Soil Moisture Anomaly Detection Indicators
This repository contributes to a visiting research activity within the framework of `EUMETSAT HSAF<https://hsaf.meteoam.it/>`_, hosted by TU Wien, on the subject "development of workflows for climate normal and anomaly calculation for satellite soil moisture products".
SMADI is a comprehensive workflow designed to compute climate normals and detect anomalies in satellite soil moisture data. The primary focus is on ASCAT surface soil moisture (SSM) products. By establishing the distribution of SSM for each period and location, SMADI computes climatology, or climate normals, and subsequently identifies anomalies.
The core objective of SMADI is to leverage these anomaly indicators to identify and highlight extreme events such as droughts and floods, providing valuable insights for environmental monitoring and management. Furthermore, the methods used apply to other meteorological variables, such as precipitation, temperature, and more.
- Data Reading: Read and preprocess the input data from Supported data sources. :mod:`smadi.data_reader`
- Climatology: Compute the climatology for the input data based on different time steps (e.g., monthly, dekadal, weekly, etc.). :mod:`smadi.climatology`
- Anomaly Detection: Detect anomalies based on the computed climatology using different anomaly detection indices. :mod:`smadi.anomaly_detectors`
- Visualization: Visualize the computed climatology and anomalies as time series, maps, and histograms. :mod:`smadi.plot , smadi.map`
The climatology is computed using a moving average window and averaging through multiple years with various time scales: monthly, bimonthly, decadal, and weekly. Anomalies are then detected using one or more of the following indices:
The Z-score is calculated using the formula:
z\_score = \frac{(x - \mu)}{\sigma}
where:
- x: The average (aggregated) value of the variable in the time series data based on the specified time step.
- μ (mu): The long-term mean of the variable (the climate normal).
- σ (sigma): The long-term standard deviation of the variable.
The SMAD is calculated using the formula:
SMAD = \frac{(x - \eta)}{IQR}
where:
- x: The average (aggregated) value of the variable in the time series data based on the specified time step.
- η (eta): The long-term median of the variable (the climate normal).
- IQR: The interquartile range of the variable. It is the difference between the 75th and 25th percentiles of the variable.

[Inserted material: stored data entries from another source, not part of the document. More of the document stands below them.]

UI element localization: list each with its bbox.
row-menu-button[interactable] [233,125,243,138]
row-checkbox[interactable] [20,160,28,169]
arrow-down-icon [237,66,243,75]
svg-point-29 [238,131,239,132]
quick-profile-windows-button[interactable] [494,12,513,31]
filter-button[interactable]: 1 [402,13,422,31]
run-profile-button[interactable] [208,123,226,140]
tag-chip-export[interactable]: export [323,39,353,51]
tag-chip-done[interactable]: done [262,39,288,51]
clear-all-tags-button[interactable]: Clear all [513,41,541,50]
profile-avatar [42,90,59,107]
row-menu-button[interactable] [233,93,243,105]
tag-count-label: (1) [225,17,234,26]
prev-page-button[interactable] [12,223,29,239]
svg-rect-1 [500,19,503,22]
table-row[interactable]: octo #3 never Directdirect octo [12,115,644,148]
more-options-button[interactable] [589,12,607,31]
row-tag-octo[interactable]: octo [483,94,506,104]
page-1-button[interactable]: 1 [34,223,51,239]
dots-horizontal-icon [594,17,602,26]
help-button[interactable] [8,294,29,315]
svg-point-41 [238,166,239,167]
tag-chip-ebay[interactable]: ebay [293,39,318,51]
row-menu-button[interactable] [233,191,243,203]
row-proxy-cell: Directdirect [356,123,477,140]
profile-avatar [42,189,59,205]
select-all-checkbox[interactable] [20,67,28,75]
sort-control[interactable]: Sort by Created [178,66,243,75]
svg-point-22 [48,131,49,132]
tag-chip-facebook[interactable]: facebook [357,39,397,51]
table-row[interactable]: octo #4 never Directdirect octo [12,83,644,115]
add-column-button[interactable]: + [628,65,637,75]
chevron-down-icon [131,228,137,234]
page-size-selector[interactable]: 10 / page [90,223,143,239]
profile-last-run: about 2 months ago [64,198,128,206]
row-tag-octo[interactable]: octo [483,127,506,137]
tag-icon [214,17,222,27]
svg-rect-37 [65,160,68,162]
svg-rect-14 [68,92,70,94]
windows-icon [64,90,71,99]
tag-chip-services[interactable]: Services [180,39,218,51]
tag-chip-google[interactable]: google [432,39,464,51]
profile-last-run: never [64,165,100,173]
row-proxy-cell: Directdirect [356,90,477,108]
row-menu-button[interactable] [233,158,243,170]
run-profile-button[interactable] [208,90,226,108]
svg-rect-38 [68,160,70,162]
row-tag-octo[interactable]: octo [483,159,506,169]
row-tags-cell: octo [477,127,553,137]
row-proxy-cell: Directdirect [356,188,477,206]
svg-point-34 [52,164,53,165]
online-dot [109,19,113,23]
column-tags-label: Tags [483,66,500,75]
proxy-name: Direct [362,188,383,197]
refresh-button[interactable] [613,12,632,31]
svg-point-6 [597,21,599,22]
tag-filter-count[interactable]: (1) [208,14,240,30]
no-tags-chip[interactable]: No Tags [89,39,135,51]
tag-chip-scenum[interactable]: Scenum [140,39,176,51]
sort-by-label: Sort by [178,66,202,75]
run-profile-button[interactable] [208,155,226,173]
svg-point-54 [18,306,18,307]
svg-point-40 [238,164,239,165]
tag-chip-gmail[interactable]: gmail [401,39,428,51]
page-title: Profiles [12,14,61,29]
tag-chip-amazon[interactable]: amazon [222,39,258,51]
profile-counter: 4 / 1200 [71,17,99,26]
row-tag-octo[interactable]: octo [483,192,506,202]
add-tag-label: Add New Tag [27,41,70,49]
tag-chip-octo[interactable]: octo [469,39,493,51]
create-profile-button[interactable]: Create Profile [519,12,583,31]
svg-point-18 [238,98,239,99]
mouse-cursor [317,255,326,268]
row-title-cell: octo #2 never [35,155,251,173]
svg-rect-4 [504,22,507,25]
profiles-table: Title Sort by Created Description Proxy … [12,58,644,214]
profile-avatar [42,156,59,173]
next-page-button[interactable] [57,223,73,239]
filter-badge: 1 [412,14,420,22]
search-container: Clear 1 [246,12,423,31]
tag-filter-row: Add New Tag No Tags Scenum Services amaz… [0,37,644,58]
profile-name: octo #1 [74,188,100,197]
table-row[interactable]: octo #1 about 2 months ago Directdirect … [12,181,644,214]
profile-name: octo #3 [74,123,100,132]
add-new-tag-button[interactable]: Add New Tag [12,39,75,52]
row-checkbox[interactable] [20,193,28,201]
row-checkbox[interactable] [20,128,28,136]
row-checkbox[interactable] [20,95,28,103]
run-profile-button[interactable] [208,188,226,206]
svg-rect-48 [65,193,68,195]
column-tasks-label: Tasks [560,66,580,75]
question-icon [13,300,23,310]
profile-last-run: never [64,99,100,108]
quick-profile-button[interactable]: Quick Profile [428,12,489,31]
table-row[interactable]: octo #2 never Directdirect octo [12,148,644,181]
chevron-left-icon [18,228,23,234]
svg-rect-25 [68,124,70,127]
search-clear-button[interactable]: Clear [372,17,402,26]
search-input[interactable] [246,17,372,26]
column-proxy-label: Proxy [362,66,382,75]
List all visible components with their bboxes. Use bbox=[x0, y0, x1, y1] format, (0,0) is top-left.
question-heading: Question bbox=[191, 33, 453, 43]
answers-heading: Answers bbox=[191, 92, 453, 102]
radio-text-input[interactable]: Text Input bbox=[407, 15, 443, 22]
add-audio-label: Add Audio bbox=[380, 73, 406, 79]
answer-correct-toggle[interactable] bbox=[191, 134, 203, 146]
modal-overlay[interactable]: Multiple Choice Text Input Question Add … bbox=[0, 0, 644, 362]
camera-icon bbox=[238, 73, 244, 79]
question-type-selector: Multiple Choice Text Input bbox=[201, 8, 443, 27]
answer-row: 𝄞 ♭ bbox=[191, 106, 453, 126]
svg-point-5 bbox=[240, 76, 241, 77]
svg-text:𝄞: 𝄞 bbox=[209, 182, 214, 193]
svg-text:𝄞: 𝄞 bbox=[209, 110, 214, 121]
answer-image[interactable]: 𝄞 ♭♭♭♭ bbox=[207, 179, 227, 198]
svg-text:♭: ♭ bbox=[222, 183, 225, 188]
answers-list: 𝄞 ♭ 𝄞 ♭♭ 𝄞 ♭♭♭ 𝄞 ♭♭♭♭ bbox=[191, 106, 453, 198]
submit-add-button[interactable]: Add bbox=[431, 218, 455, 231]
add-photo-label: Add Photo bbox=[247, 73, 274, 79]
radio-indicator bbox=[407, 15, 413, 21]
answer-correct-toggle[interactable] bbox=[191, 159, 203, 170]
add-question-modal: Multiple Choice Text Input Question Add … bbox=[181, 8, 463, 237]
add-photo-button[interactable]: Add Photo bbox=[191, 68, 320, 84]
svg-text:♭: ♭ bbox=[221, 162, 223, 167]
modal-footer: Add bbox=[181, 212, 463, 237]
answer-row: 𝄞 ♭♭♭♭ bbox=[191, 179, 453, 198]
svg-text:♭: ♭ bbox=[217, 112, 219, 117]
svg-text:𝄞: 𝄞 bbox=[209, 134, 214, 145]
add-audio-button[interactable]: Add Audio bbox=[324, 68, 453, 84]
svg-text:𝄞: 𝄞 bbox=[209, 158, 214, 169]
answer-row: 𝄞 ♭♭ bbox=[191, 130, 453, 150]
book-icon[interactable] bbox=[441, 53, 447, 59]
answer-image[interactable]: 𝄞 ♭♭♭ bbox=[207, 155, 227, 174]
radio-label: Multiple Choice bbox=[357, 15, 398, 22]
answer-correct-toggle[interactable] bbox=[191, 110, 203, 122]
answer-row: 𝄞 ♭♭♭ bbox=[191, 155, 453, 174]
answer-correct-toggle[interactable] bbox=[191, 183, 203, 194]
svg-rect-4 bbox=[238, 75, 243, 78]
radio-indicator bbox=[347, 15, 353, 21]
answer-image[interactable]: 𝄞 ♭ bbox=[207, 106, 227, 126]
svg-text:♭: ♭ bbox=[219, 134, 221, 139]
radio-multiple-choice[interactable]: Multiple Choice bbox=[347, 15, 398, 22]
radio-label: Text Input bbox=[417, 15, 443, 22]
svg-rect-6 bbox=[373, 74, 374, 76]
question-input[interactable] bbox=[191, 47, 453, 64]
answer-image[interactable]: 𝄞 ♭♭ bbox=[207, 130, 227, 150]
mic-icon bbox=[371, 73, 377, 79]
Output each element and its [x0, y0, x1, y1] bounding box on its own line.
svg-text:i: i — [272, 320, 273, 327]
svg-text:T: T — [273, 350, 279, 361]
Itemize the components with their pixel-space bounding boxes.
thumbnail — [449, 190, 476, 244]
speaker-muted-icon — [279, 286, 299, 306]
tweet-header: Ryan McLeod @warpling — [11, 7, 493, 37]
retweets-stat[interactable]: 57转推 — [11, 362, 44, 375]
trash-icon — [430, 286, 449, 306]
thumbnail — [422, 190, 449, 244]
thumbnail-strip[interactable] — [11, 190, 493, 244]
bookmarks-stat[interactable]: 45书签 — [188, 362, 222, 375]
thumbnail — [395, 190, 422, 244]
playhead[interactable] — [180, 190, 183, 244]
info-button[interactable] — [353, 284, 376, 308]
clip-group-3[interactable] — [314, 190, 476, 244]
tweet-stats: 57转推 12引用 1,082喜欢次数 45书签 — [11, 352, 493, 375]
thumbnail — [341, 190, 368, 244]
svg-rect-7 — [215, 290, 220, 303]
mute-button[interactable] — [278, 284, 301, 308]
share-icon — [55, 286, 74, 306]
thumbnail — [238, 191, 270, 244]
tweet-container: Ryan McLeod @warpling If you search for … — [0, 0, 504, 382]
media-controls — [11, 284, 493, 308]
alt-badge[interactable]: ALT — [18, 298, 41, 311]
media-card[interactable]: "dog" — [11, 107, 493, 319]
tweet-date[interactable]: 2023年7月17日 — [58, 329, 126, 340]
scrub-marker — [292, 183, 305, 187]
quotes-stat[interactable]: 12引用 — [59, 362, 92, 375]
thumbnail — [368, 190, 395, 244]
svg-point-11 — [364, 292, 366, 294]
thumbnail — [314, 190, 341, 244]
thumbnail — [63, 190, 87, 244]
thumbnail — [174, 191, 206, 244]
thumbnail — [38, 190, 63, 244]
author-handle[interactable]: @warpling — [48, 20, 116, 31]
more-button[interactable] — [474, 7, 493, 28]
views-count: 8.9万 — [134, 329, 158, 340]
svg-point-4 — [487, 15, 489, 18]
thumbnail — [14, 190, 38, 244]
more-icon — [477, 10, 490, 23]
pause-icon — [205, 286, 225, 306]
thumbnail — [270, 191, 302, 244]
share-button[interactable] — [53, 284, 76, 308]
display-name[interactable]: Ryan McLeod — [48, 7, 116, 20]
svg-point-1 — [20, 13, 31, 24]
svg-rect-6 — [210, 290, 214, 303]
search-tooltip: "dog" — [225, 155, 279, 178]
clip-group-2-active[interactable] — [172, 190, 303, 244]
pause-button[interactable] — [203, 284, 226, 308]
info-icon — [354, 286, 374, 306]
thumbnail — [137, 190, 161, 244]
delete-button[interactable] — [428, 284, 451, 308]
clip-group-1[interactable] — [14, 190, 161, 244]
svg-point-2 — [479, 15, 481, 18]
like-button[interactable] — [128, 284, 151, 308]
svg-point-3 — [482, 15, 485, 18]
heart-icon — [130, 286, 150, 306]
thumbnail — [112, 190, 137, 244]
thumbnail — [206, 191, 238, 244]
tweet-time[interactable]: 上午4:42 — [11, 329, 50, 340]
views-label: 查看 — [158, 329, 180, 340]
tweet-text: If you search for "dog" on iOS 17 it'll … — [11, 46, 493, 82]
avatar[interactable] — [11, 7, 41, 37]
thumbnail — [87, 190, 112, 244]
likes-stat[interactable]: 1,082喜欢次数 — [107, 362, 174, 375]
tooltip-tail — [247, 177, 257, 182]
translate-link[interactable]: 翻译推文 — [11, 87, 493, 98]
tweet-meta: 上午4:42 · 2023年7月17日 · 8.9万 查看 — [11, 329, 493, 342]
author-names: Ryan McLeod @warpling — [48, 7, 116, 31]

The beta distribution is implemented using the scipy.stats module in Python. The probability density function (PDF) of a Beta distribution is given by:
f(x; \alpha, \beta) = \frac{x^{\alpha-1} (1-x)^{\beta-1}}{B(\alpha, \beta)}
where:
- ( B(alpha, beta) ) is the Beta function, which normalizes the distribution.
In scipy.stats, the Beta distribution is implemented as scipy.stats.beta(a, b) where a and b correspond to the shape parameters α and β, respectively.
The gamma distribution is implemented using the scipy.stats module in Python. The PDF of a Gamma distribution is given by:
f(x; k, \theta) = \frac{x^{k-1} e^{-x/\theta}}{\theta^k \Gamma(k)}
where ( Gamma(k) ) is the Gamma function.
In scipy.stats, the Gamma distribution is implemented as scipy.stats.gamma(a, scale=θ) where a corresponds to the shape parameter k, and scale corresponds to θ.
The index is computed by fitting the nonparametric empirical probability density function (ePDF) using the kernel density estimator (KDE):
\hat{f}_h = \frac{1}{nh} \sum_{i=1}^{n} K\left(\frac{x - x_i}{h}\right)
where the kernel function ( K ) is given by:
K(x) = \frac{1}{\sqrt{2\pi}} \exp\left(-\frac{x^2}{2}\right)
and:
- (hat{f}_h): the ePDF
- ( K ): the Gaussian kernel function
- ( h ): the bandwidth of the kernel function as a smoothing parameter (Scott's rule)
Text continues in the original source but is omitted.